Чародеи
Шрифт:
Я думаю, этот опыт возымел глубокое воздействие на образ мыслей моего отца. Вечером, когда мы наконец были предоставлены самим себе, он, который никогда не позволял себе выказывать беспокойства, ударял кулаком по столу и восклицал:
— Надо вымести всю эту нечисть. Надо, чтобы все униженные и угнетенные земли восстали, взялись за руки и перегрызли глотки канальям, разжиревшим на их поте и крови. Я чувствую, что мы находимся на заре новой цивилизации и что люди скоро повернутся лицом к тем, кто взял на себя миссию сделать из жизни искусство и из искусства — полную красоты и гармонии жизнь. Народы прежде всего нуждаются в красоте.
Терезина имела обыкновение говорить со своим мужем по-детски и даже слегка вульгарно, что я находил несколько шокирующим.
— Послушай, папаша, — сказала она, опустив ладонь на его руку, — день, когда народам понадобится «прежде всего
Джузеппе Дзага объяснил нам, что красота значила для тех, кто чтил Эразма: конец мрака и наступление царства Разума.

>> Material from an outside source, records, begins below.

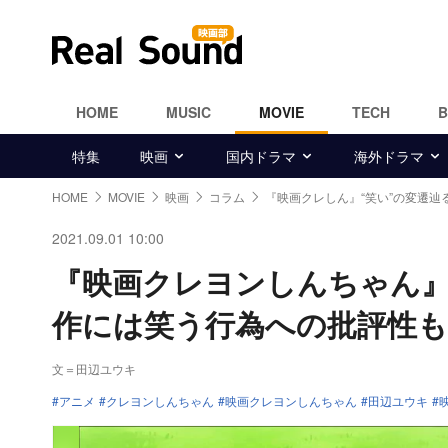
HOME
MUSIC
MOVIE
TECH
特集
映画
国内ドラマ
海外ドラマ
HOME
MOVIE
映画
コラム
『映画クレしん』“笑い”の変遷辿
2021.09.01 10:00
『映画クレヨンしんちゃん』
作には笑う行為への批評性も
文＝田辺ユウキ
アニメ
クレヨンしんちゃん
映画クレヨンしんちゃん
田辺ユウキ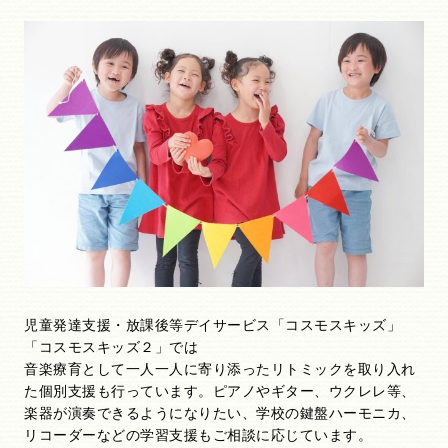
児童発達支援・放課後等デイサービス「コスモスキッズ」
「コスモスキッズ２」では
音楽療育として一人一人に寄り添ったリトミックを取り入れ
た個別支援も行っています。ピアノやギター、ウクレレ等、
楽器が演奏できるようになりたい、学校の鍵盤ハーモニカ、
リコーダーなどの学習支援もご相談に応じています。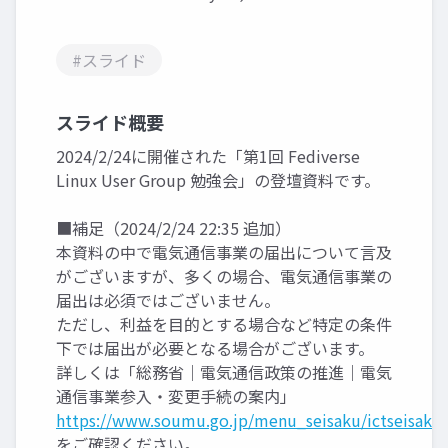
#スライド
スライド概要
2024/2/24に開催された「第1回 Fediverse
Linux User Group 勉強会」の登壇資料です。
■補足（2024/2/24 22:35 追加）
本資料の中で電気通信事業の届出について言及
がございますが、多くの場合、電気通信事業の
届出は必須ではございません。
ただし、利益を目的とする場合など特定の条件
下では届出が必要となる場合がございます。
詳しくは「総務省｜電気通信政策の推進｜電気
通信事業参入・変更手続の案内」
https://www.soumu.go.jp/menu_seisaku/ictseisaku/d
をご確認ください。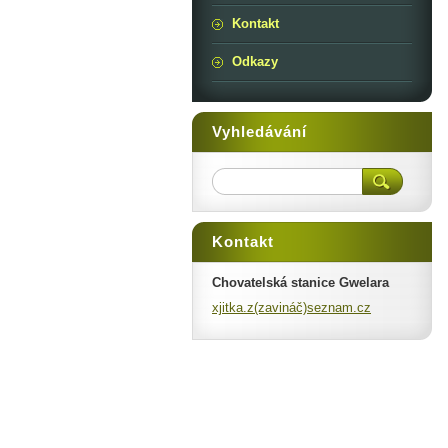
Kontakt
Odkazy
Vyhledávání
Kontakt
Chovatelská stanice Gwelara
xjitka.z(zavináč)seznam.cz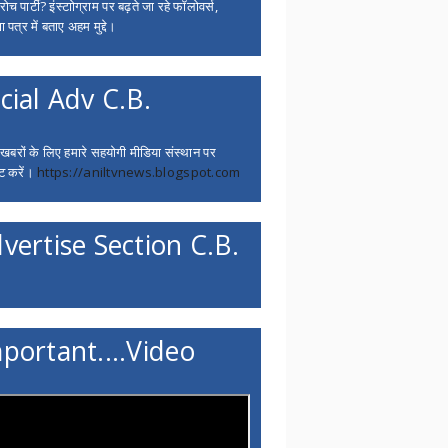
च पार्टी? इंस्टाोग्राम पर बढ़ते जा रहे फॉलोवर्स,
 पत्र में बताए अहम मुद्दे।
cial Adv C.B.
 खबरों के लिए हमारे सहयोगी मीडिया संस्थान पर
ट करें।
https://aniltvnews.blogspot.com
vertise Section C.B.
portant....Video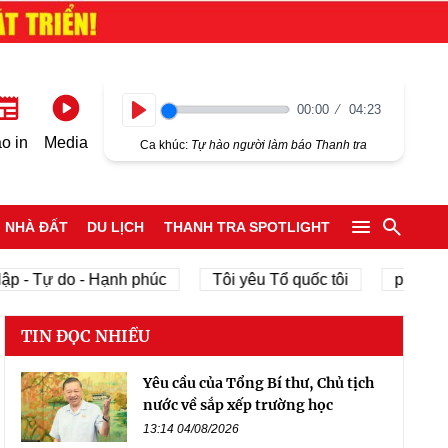
00:00
04:23
Play
o in
Media
Ca khúc:
Tự hào người làm báo Thanh tra
NHÀ ĐẤT
DU LỊCH
THANH TRA SPOTLIGHT
p - Tự do - Hạnh phúc
Tôi yêu Tổ quốc tôi
phát triể
TIN ĐỌC NHIỀU
Yêu cầu của Tổng Bí thư, Chủ tịch
nước về sắp xếp trường học
13:14 04/08/2026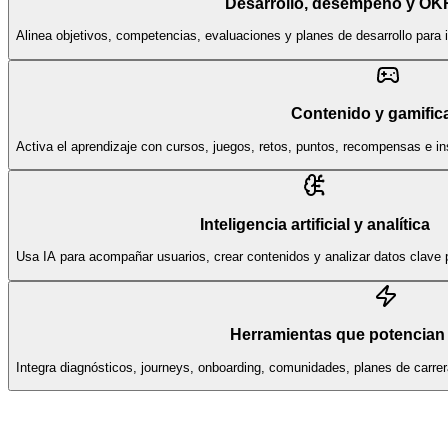
Desarrollo, desempeño y OK
Alinea objetivos, competencias, evaluaciones y planes de desarrollo para 
Contenido y gamific
Activa el aprendizaje con cursos, juegos, retos, puntos, recompensas e i
Inteligencia artificial y analítica
Usa IA para acompañar usuarios, crear contenidos y analizar datos clave p
Herramientas que potencian 
Integra diagnósticos, journeys, onboarding, comunidades, planes de carr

Последней каплей, переполнившей чашу нашего унижения, было желание Поколотина, чтобы Терезина танцевала голой на столе, пока он ужинает; встретив отказ, он приказал своим молодчикам схватить ее и хотел было отхлестать ее по заду. Едва эта мерзкая блевотина осмелилась дотронуться до ее юбки, как отец и я бросились на него, последовала схватка со всеми сбежавшимися холуями; и хотя численный перевес был явно не на нашей стороне, Терезина улучила момент и оглушила ударом тяжелого серебряного подсвечника одного из злодеев, а затем нанесла по чувствительному месту Поколотина столь точный удар, что этот жирный вонючий боров согнулся пополам и, кряхтя, прислонился к стене.
Мы были безжалостно высечены. Кнут опускался на наши спины с такой силой, что я носил на себе его следы много недель после этого. Терезина также не избежала подобной участи. Джузеппе Дзага перенес это последнее унижение с примерной выдержкой, лишь иногда меж его сжатых зубов прорывались некоторые из тех проклятий, которыми столь справедливо славится наша адриатическая столица, — никогда прежде Мадонна не была поминаема и, надо сказать, проклинаема в таком разнообразии поз, если не сказать — позиций. Когда на нас изливалась ярость челяди, я крикнул отцу, чтобы он вспомнил, что сам Вольтер получал удары палкой, но виновник моего появления на свет нисколько не был тронут честью оказаться в столь блистательной компании. Подняв глаза к небу, он продолжал выкрикивать святотатства — не могу судить, были ли они оригинальным вкладом в искусство божбы, но, что несомненно, они целили высоко и низвергали низко. Что до Терезины, то она испускала такие крики, что мне вдруг показалось, что я услыхал в глубине России голоса всех итальянских торговок рыбой, высказывающих небу и земле всю степень своего возмущения. Ах, неизвестные мои друзья! Как она все-таки была прекрасна, моя Терезина, сражаясь как фурия, кусаясь, плюясь, царапаясь, брыкаясь! Скажу только, что если бы в этот момент там создавалась «Марсельеза» моего друга Рюда, она могла бы кое-что перенять у Терезины, ибо я нахожу, что шедевру ваятеля в его фактуре недостает страстной свирепости, присущей женщине из народа и крупным представителям семейства кошачьих.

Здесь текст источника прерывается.